* **What this task involves**:
Quote the entries below from the line with "direttamente nella tua" through the line with "Linea Editoriale", both ends included, and only those lines.

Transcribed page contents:
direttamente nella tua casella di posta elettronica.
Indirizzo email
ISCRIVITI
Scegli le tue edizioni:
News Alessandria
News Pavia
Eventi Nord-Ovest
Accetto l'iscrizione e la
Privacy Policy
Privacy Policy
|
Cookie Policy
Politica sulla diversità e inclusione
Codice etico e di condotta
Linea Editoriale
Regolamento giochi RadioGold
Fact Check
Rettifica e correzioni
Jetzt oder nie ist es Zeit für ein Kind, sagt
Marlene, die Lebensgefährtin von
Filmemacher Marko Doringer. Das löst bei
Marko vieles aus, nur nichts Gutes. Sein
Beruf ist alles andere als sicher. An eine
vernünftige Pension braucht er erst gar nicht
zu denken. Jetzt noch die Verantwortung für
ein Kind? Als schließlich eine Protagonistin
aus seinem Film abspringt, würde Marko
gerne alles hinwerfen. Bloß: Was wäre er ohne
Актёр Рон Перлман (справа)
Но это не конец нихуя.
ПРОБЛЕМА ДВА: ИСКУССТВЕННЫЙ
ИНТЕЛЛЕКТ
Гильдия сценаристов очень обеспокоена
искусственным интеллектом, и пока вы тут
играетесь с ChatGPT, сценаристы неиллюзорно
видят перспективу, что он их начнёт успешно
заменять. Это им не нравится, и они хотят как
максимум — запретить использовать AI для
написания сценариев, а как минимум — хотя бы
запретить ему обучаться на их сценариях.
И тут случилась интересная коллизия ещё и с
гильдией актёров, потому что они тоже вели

--

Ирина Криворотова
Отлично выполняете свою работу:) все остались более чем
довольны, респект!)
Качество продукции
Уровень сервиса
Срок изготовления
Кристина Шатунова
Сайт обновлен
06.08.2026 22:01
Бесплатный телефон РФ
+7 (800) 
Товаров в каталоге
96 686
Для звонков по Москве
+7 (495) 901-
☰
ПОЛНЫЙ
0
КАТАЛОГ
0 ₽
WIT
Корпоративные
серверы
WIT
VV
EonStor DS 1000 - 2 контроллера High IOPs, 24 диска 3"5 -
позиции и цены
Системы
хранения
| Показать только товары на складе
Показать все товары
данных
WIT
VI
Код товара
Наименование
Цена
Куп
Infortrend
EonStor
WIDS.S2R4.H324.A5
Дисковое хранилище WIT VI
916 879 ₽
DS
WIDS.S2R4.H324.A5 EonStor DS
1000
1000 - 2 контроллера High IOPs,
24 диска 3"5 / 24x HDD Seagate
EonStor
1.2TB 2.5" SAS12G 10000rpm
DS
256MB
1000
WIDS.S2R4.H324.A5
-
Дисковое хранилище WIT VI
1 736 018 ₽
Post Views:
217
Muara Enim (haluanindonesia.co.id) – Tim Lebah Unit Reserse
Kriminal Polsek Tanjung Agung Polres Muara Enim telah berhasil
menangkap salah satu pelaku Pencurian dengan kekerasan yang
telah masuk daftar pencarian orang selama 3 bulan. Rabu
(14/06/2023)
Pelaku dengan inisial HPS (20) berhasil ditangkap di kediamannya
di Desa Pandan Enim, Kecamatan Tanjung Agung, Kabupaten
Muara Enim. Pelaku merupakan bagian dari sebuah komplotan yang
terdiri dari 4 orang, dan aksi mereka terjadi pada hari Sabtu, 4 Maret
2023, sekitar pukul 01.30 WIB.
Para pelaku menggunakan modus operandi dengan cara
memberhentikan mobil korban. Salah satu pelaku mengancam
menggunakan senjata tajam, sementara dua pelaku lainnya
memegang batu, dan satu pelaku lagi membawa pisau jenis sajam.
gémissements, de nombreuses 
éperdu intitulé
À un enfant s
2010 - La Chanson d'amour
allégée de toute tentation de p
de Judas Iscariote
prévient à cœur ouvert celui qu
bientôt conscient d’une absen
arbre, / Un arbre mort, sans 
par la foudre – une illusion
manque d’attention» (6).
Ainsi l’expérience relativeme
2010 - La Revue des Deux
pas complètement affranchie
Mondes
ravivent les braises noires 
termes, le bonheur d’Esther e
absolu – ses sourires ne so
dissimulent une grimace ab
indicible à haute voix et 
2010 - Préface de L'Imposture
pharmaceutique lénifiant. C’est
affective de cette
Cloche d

* **Response for this exercise**:
direttamente nella tua casella di posta elettronica.
Indirizzo email
ISCRIVITI
Scegli le tue edizioni:
News Alessandria
News Pavia
Eventi Nord-Ovest
Accetto l'iscrizione e la
Privacy Policy
Privacy Policy
|
Cookie Policy
Politica sulla diversità e inclusione
Codice etico e di condotta
Linea Editoriale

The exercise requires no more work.